With idempotence, you shift the problem from "deliver X exactly once" to "make it seem like X was delivered exactly once". In most systems, exactly-once is really "effectively exactly once".
That's my point. You are simply converting the problem to a new form, not actually solving it.
Hey here's a solution to the halting problem – always assume yes, and then figure out the edge cases. How do you do that? Well that's on you, I did my job.
In a distributed system that needs exactly-once delivery, implementing perfect idempotence is equally impossible.
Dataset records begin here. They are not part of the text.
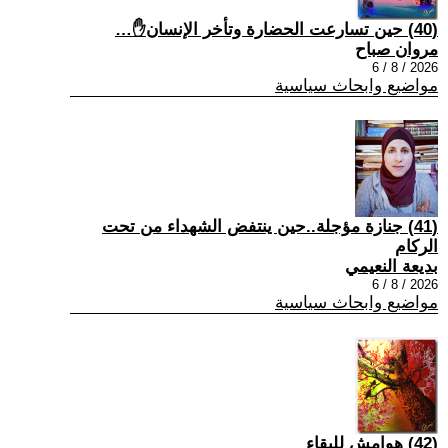
(40) حين تسارعت الحضارة وتأخر الإنسان✋…
مروان صباح
2026 / 8 / 6
مواضيع وابحاث سياسية
(41) جنازة مؤجلة..حين ينتفض الشهداء من تحت
الركام
بديعة النعيمي
2026 / 8 / 6
مواضيع وابحاث سياسية
(42) هوامش للبقاء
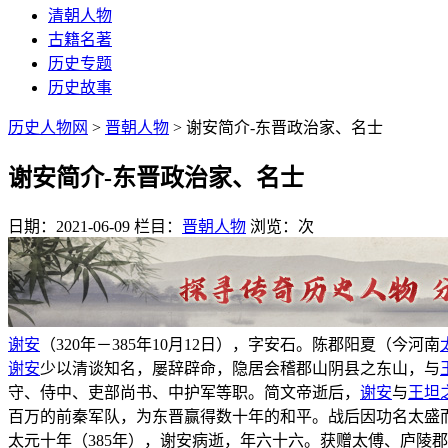
清朝人物
古籍名著
历史专题
历史故事
历史人物网
>
晋朝人物
> 谢安简介-东晋政治家、名士
谢安简介-东晋政治家、名士
日期：2021-06-09
栏目：
晋朝人物
浏览：
次
谢安
（320年－385年10月12日），字安石。陈郡阳夏（今河南
谢安
少以清谈知名，屡辞辟命，隐居会稽郡山阴县之东山，与
守、侍中、吏部尚书、中护军等职。简文帝逝后，
谢安
与
王坦
百万的前秦军队，为东晋赢得数十年的和平。战后因功名太盛
太元十年（385年），谢安病逝，年六十六。获赠太傅、庐陵郡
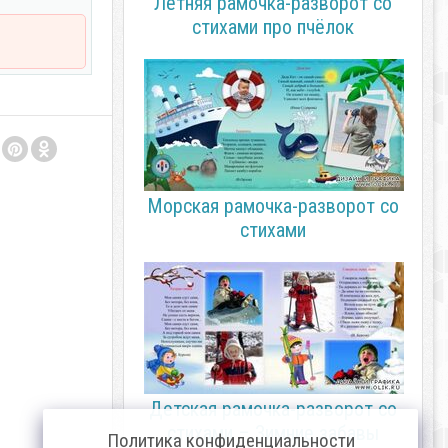
Летняя рамочка-разворот со
стихами про пчёлок
Морская рамочка-разворот со
стихами
Детская рамочка-разворот со
стихами – Зимние забавы
Политика конфиденциальности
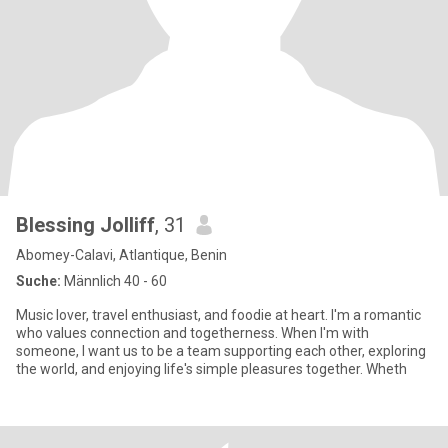
Blessing Jolliff
, 31
Abomey-Calavi, Atlantique, Benin
Suche:
Männlich 40 - 60
Music lover, travel enthusiast, and foodie at heart. I'm a romantic
who values connection and togetherness. When I'm with
someone, I want us to be a team supporting each other, exploring
the world, and enjoying life's simple pleasures together. Wheth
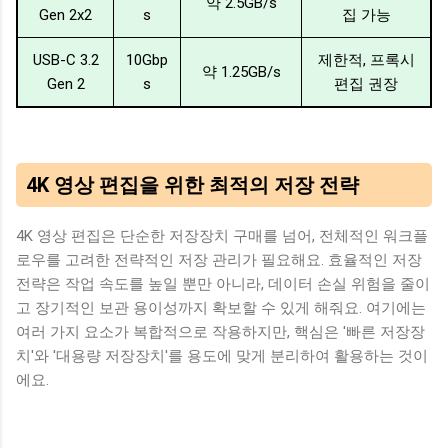
약 2.5GB/s
Gen 2x2
s
집 가능
USB-C 3.2
10Gbp
제한적, 프록시
약 1.25GB/s
Gen 2
s
편집 권장
4K 영상 편집을 위한 최적의 저장 전략
4K 영상 편집은 단순한 저장장치 구매를 넘어, 전체적인 워크플
로우를 고려한 전략적인 저장 관리가 필요해요. 효율적인 저장
전략은 작업 속도를 높일 뿐만 아니라, 데이터 손실 위험을 줄이
고 장기적인 보관 용이성까지 확보할 수 있게 해줘요. 여기에는
여러 가지 요소가 복합적으로 작용하지만, 핵심은 '빠른 저장장
치'와 '대용량 저장장치'를 용도에 맞게 분리하여 활용하는 것이
에요.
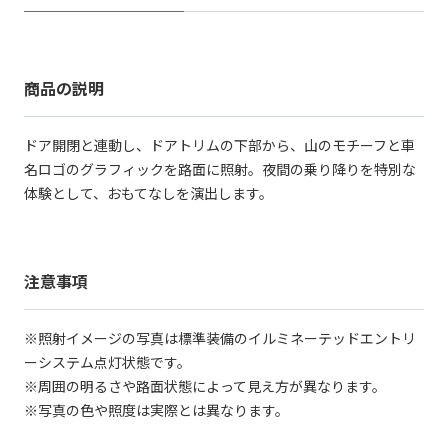
商品の説明
ドア開閉と連動し、ドアトリムの下部から、山のモチーフと車
名ロゴのグラフィックを路面に照射。夜間の乗り降りを特別な
体験として、おもてなしを演出します。
注意事項
※照射イメージの写真は標準装備のイルミネーテッドエントリ
ーシステム点灯状態です。
※周囲の明るさや路面状態によって見え方が異なります。
※写真の色や照度は実際とは異なります。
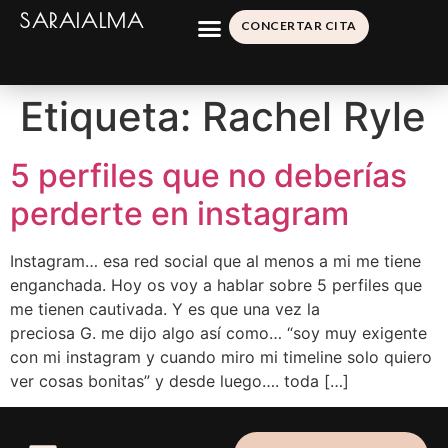
SARAIALMA
CONCERTAR CITA
Etiqueta:
Rachel Ryle
5 perfiles que no deberías
perderte en instagram
Instagram… esa red social que al menos a mi me tiene
enganchada. Hoy os voy a hablar sobre 5 perfiles que
me tienen cautivada. Y es que una vez la
preciosa G. me dijo algo así como… “soy muy exigente
con mi instagram y cuando miro mi timeline solo quiero
ver cosas bonitas” y desde luego…. toda […]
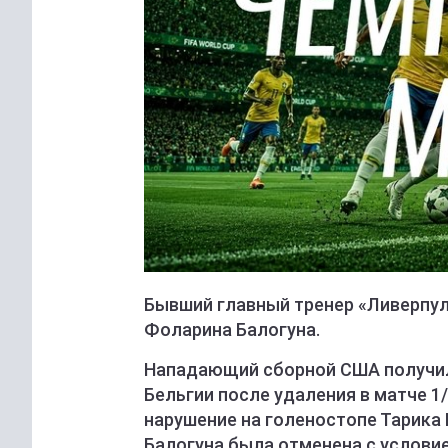
Бывший главный тренер «Ливерпуля
Фоларина Балогуна.
Нападающий сборной США получил 
Бельгии после удаления в матче 1/
нарушение на голеностопе Тарика
Балогуна была отменена с условие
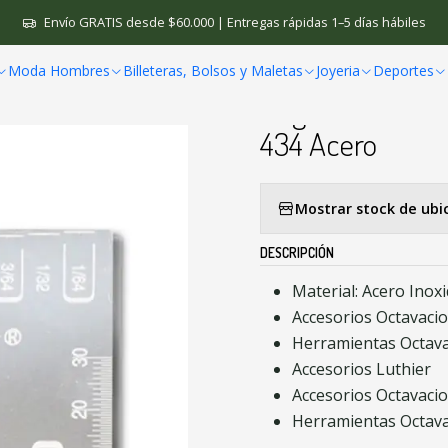
ntos Musicales
Accesorios
Regleta Octavacion Guitarra Bajo Al
Envío GRATIS desde $60.000 | Entregas rápidas 1–5 días hábiles
Moda Hombres
Billeteras, Bolsos y Maletas
Joyeria
Deportes
|
Regleta Octavac
434 Acero
Mostrar stock de ubi
DESCRIPCIÓN
Material: Acero Inox
Accesorios Octavacio
Herramientas Octava
Accesorios Luthier
Accesorios Octavaci
Herramientas Octava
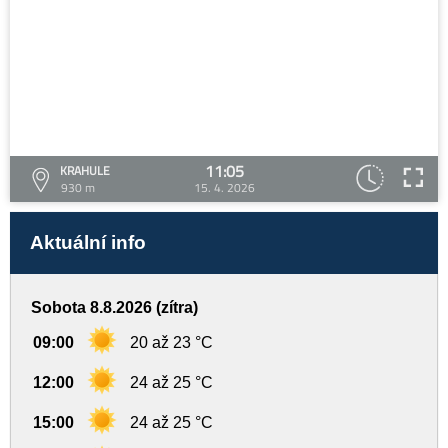
11:05
KRAHULE
930 m
15. 4. 2026
Aktuální info
Sobota 8.8.2026 (zítra)
09:00
20 až 23 °C
12:00
24 až 25 °C
15:00
24 až 25 °C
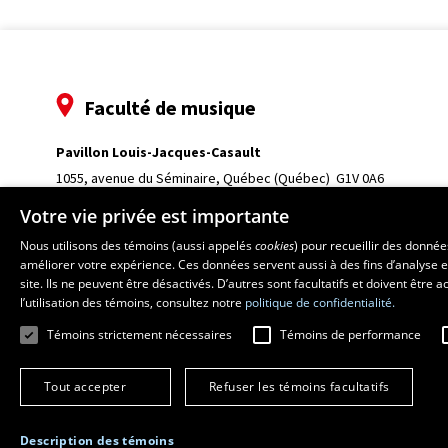
Faculté de musique
Pavillon Louis-Jacques-Casault
1055, avenue du Séminaire
, Québec (Québec)  G1V 0A6
Téléphone: 
418 656-7061
Votre vie privée est importante
Nous utilisons des témoins (aussi appelés
cookies
) pour recueillir des donné
améliorer votre expérience. Ces données servent aussi à des fins d’analyse e
site. Ils ne peuvent être désactivés. D’autres sont facultatifs et doivent être
l’utilisation des témoins, consultez notre
politique de confidentialité.
Témoins strictement nécessaires
Témoins de performance
Tout accepter
Refuser les témoins facultatifs
Description des témoins
© 2026 Université Laval
Tous droits réservés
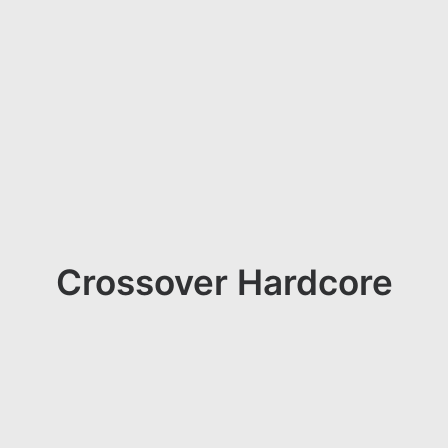
Crossover Hardcore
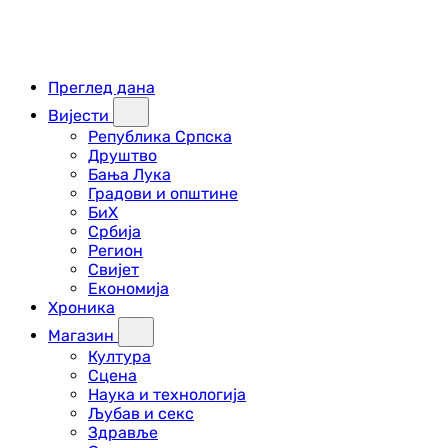
Преглед дана
Вијести
Република Српска
Друштво
Бања Лука
Градови и општине
БиХ
Србија
Регион
Свијет
Економија
Хроника
Магазин
Култура
Сцена
Наука и технологија
Љубав и секс
Здравље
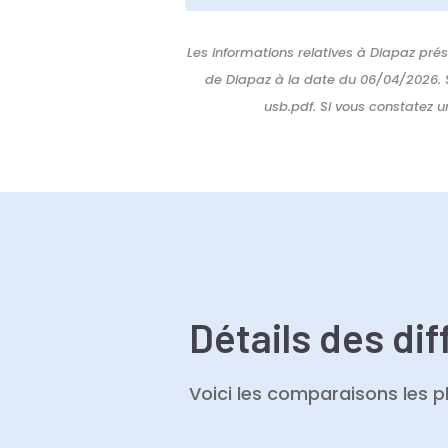
Les informations relatives à Diapaz pré
de Diapaz à la date du 06/04/2026.
usb.pdf. Si vous constatez 
Détails des di
Voici les comparaisons les p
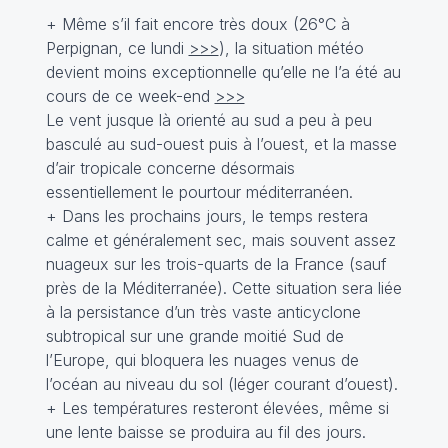
+ Même s’il fait encore très doux (26°C à
Perpignan, ce lundi
>>>
), la situation météo
devient moins exceptionnelle qu’elle ne l’a été au
cours de ce week-end
>>>
Le vent jusque là orienté au sud a peu à peu
basculé au sud-ouest puis à l’ouest, et la masse
d’air tropicale concerne désormais
essentiellement le pourtour méditerranéen.
+ Dans les prochains jours, le temps restera
calme et généralement sec, mais souvent assez
nuageux sur les trois-quarts de la France (sauf
près de la Méditerranée). Cette situation sera liée
à la persistance d’un très vaste anticyclone
subtropical sur une grande moitié Sud de
l’Europe, qui bloquera les nuages venus de
l’océan au niveau du sol (léger courant d’ouest).
+ Les températures resteront élevées, même si
une lente baisse se produira au fil des jours.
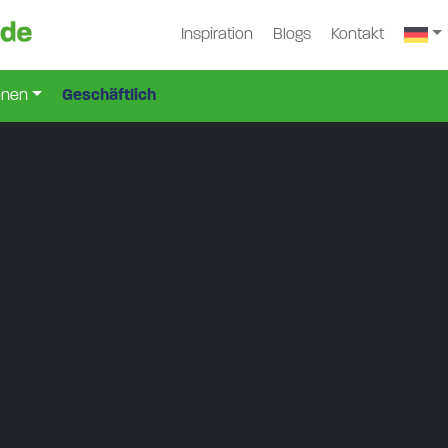
Inspiration
Blogs
Kontakt
onen
Geschäftlich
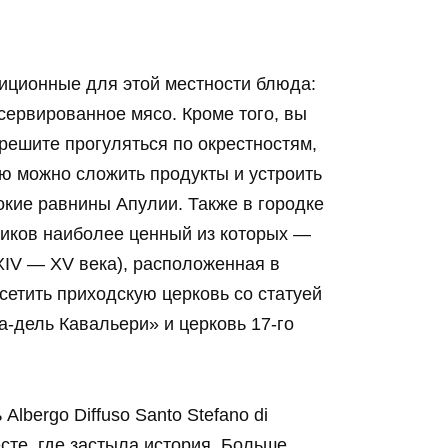
иционные для этой местности блюда:
сервированное мясо. Кроме того, вы
решите прогуляться по окрестностям,
ую можно сложить продукты и устроить
кие равнины Апулии. Также в городке
ников наиболее ценный из которых —
IV — XV века), расположенная в
сетить приходскую церковь со статуей
-дель Кавальери» и церковь 17-го
Albergo Diffuso Santo Stefano di
есте, где застыла история. Больше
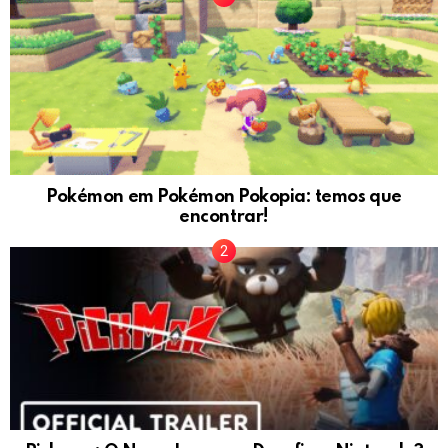
Pokémon em Pokémon Pokopia: temos que
encontrar!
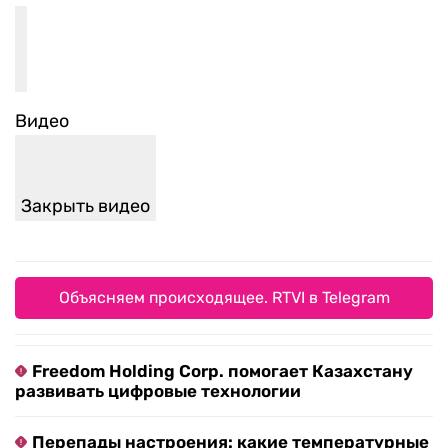
Видео
Закрыть видео
Объясняем происходящее. RTVI в Telegram
Freedom Holding Corp. помогает Казахстану
развивать цифровые технологии
Перепады настроения: какие температурные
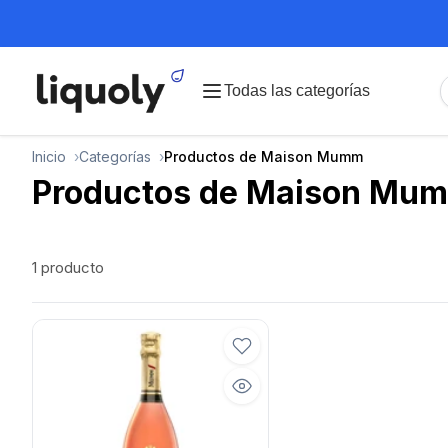
Todas las categorías
Inicio
Categorías
Productos de Maison Mumm
Productos de
Maison Mu
1 producto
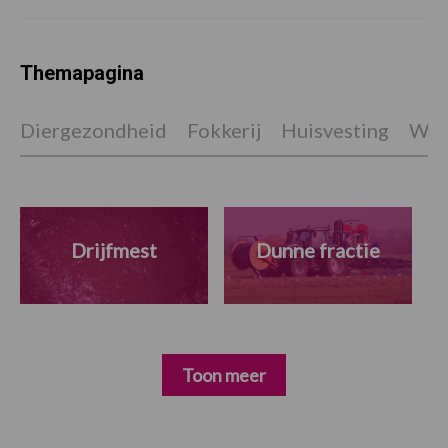
Themapagina
Diergezondheid
Fokkerij
Huisvesting
Wet
Drijfmest
Dunne fractie
Toon meer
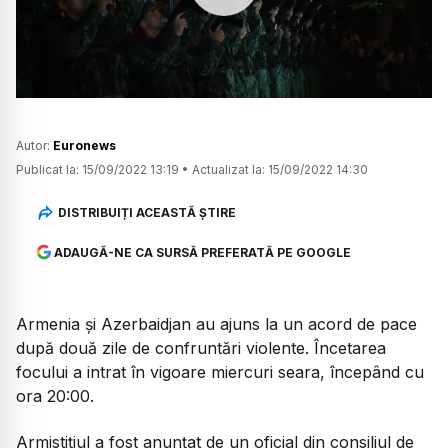
Watch
Autor:
Euronews
Publicat la:
15/09/2022 13:19
•
Actualizat la:
15/09/2022 14:30
DISTRIBUIȚI ACEASTĂ ȘTIRE
ADAUGĂ-NE CA SURSĂ PREFERATĂ PE GOOGLE
Armenia și Azerbaidjan au ajuns la un acord de pace
după două zile de confruntări violente. Încetarea
focului a intrat în vigoare miercuri seara, începând cu
ora 20:00.
Armistițiul a fost anunțat de un oficial din consiliul de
Converting a problem to a new form that you know how to better solve, or at least hope is more tractable, is a time honored mathematical and CS tradition
It can be exactly once at the application level just not exactly once at the more fine-grained message level. The fact that it's not exactly once at that lower level doesn't really matter, the semantics at the application level is what we care about.
Exactly. In practice there are probably a bunch of other things happening over the wire we also don't care about, handshakes and keepalives and negotiation and splitting and encryption and latency measuring and backpressure... It doesn't matter, in a variety of systems, at the application layer it is fine for the user to assume they will see a delivery to their code exactly once and that's what the user cares about. A delivery didn't mean some internal bytes travelled across the wire, it means your clients received a call.
That's why if you search for exactly once delivery you'll see a bunch of products claiming to have it (e.g kafka).
Not exactly. If you have a business problem where you’re thinking “But I really, really need the effect of exactly-once; what can I do?”, GP’s post has the answer.